そのまま隣室にて濃姫に強制的に着替えさせられた時は、本当に舌を噛み切って死んだ方がいいと何度も思った。というか、そう訴えた。
「あら、命令に逆らうのかしら光秀ともあろうものが」その言葉に何度唇を噛んで耐えた事か!大体命令といっても信長様は諜報任務としか言っていない。この流れを作ったのは彼女だ。いやそもそも、信長様は何故止めて下さらなかったのだろうか…。


そうして今に至る。薄紫の小袖を纏い、普段は後ろで留めてある髪を前へと垂らし、白粉と紅を引いた光秀に信長はほぉとだけ声を上げた。蘭丸は流石です光秀様!と感嘆の声を上げるし、濃姫に至っては満足気である。
するといきなり信長が何かを決めたように目を見開いた。断言してもいい。これは悪い事を思い付いた時の眼である。光秀と信長の付き合いはさほど長くは無いが、これだけは言い切れる。信長の理不尽な仕置き担当なめんな。もうあれだ、先程以上に嫌な予感しかしない。

「光秀を新しい妾という設定にし、これから謁見するもの達を騙そうぞ」

どうしてそうなるんですか!泣きそうな顔をする蘭丸とは反対に濃姫は極上の笑顔になり楽しそうねと呟いている。え、私武士ではありませんでしたっけ。何故そうなるのでしょうか、私がか細い声でそう尋ねるとその方が一興であろうと主君は言い放った。常識を主君に求めた私が馬鹿だったのだ。それにしても最初の諜報任務はどうなったんでしょうか。


意識を飛ばしかけている(飛ばせれたらどれだけ楽だったか!)私の耳に、信長様の小姓が長政とお市様がいらっしゃいました、という声が届いた。

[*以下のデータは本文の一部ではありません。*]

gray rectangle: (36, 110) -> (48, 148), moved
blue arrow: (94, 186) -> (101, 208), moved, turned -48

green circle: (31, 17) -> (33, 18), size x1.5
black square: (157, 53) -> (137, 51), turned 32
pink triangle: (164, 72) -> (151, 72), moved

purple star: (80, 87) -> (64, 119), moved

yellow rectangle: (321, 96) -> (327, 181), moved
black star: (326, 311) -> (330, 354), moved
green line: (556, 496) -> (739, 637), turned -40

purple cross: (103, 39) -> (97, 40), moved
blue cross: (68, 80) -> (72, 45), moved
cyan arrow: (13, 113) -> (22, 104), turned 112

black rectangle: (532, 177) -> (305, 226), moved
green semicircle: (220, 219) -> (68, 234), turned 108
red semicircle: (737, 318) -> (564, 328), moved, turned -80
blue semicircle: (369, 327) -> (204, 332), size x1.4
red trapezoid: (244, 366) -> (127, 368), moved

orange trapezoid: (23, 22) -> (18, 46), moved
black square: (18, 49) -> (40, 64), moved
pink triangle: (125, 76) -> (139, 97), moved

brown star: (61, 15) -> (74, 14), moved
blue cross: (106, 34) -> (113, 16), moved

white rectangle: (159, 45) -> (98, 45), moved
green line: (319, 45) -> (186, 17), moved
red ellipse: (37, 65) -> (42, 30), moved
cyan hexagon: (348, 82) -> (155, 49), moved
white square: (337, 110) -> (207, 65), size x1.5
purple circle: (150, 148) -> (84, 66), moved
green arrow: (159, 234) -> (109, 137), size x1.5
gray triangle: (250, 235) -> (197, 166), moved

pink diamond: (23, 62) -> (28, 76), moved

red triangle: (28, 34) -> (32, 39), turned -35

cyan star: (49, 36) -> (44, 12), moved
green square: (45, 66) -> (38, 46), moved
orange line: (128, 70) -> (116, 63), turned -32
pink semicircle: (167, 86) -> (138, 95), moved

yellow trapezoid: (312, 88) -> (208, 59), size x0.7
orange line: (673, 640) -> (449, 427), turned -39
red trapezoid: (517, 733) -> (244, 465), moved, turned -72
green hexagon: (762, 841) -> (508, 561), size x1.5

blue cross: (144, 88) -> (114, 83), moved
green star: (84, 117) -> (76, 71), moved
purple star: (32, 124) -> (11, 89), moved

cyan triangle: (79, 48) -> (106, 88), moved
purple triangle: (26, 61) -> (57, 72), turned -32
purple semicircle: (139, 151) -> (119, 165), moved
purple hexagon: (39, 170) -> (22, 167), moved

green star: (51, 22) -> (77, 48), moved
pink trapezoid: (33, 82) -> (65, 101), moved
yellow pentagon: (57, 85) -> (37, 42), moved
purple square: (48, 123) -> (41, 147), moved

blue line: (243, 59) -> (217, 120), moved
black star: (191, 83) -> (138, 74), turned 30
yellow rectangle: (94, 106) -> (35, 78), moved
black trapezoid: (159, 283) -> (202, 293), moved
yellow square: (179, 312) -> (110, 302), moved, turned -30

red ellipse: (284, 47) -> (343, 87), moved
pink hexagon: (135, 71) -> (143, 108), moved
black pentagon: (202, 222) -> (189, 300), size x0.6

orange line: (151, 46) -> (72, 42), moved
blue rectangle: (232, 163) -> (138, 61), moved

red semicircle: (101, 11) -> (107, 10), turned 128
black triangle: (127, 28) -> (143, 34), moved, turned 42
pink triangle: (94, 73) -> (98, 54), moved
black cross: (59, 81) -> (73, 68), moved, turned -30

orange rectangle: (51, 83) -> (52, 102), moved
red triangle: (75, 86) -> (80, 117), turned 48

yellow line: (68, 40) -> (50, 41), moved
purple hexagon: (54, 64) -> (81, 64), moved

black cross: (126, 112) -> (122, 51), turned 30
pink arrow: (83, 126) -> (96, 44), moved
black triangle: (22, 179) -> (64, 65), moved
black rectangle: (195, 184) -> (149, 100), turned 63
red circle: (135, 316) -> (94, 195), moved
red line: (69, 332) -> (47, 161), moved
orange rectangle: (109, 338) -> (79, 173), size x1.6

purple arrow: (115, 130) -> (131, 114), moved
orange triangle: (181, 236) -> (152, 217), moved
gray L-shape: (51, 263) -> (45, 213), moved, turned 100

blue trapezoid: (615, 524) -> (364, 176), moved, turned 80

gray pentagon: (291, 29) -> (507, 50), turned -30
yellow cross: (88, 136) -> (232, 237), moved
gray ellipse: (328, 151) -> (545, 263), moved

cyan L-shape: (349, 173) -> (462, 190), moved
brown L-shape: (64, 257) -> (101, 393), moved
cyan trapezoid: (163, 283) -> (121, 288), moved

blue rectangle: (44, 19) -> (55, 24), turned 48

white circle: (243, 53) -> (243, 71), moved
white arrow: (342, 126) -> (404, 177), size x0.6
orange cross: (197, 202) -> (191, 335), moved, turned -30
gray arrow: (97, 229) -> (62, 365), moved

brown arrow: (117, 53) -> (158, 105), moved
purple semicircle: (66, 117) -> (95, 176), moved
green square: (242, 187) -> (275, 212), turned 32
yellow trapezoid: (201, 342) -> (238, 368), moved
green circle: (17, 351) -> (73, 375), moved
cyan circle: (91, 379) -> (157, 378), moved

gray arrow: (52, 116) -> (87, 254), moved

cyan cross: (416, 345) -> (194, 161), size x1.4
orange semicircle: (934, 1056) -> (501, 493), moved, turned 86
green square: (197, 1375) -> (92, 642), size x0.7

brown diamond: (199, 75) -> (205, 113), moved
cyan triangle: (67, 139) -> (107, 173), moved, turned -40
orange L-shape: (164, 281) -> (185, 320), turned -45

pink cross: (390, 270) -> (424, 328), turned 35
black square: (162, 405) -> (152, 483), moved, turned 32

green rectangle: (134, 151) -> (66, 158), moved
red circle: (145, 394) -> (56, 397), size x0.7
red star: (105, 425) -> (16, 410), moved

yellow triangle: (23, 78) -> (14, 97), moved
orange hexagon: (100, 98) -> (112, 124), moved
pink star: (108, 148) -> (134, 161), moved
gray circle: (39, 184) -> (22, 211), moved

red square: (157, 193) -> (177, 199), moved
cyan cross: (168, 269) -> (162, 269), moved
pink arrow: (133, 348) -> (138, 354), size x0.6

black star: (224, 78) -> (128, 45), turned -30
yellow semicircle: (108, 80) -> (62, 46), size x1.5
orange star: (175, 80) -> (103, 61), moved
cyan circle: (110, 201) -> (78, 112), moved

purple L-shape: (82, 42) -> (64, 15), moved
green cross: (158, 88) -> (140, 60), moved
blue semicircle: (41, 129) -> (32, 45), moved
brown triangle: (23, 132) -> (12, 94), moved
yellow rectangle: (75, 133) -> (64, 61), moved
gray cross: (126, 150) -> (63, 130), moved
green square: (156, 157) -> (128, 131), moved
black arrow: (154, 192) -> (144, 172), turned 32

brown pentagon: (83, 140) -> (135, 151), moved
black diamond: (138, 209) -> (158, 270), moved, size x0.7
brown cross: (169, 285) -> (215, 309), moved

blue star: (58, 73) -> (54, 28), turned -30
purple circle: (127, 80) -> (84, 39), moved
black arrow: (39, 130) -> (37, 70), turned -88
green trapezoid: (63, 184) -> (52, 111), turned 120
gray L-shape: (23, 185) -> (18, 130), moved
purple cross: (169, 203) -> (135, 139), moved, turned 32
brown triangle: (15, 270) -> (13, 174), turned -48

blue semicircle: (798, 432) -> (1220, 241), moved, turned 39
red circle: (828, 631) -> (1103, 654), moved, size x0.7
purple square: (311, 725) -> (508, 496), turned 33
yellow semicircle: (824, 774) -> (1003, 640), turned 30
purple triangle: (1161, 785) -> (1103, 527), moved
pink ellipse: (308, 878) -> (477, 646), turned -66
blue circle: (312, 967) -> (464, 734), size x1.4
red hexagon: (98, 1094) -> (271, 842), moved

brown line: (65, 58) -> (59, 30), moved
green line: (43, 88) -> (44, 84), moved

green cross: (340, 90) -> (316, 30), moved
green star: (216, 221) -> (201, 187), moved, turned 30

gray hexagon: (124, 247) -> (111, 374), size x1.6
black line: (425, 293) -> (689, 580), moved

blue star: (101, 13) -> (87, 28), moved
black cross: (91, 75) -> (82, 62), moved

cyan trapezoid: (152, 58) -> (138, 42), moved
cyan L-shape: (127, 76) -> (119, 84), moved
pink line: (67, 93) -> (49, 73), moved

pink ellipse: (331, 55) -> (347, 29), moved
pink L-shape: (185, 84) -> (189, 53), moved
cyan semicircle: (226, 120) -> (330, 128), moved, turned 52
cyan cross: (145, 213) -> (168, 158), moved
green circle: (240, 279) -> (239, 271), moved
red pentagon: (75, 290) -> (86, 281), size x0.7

私は無意識のうちに隣の部屋に逃げ込もうと腰を浮かせたのだが、濃姫様から隣にいらっしゃいなと彼女の隣を指された。
ああ、この声色は小さい頃から私を扱き使う時に出す優しい声だ。この声に逆らってはいけない。逆らえばもっと酷い事が起きる。私は幼少の時以来の条件反射で濃姫様の隣に座る。あ、これなら妾というよりは侍女に見えるかもしれない。よし、いける!

「兄上、お久しぶりです。ああ、兄上に相応しい美しい側室を持たれたのですね」

長政殿の一言で私の希望を打ち砕かれた。なんだこの爽やか系イケメン。挨拶がてらに側室を褒めるなんてどういう神経しているんですか。いや、それより私とは面識が貴方あったでしょう!なんで私だと気付かないんですか!そんなに化粧もしていないんですよ!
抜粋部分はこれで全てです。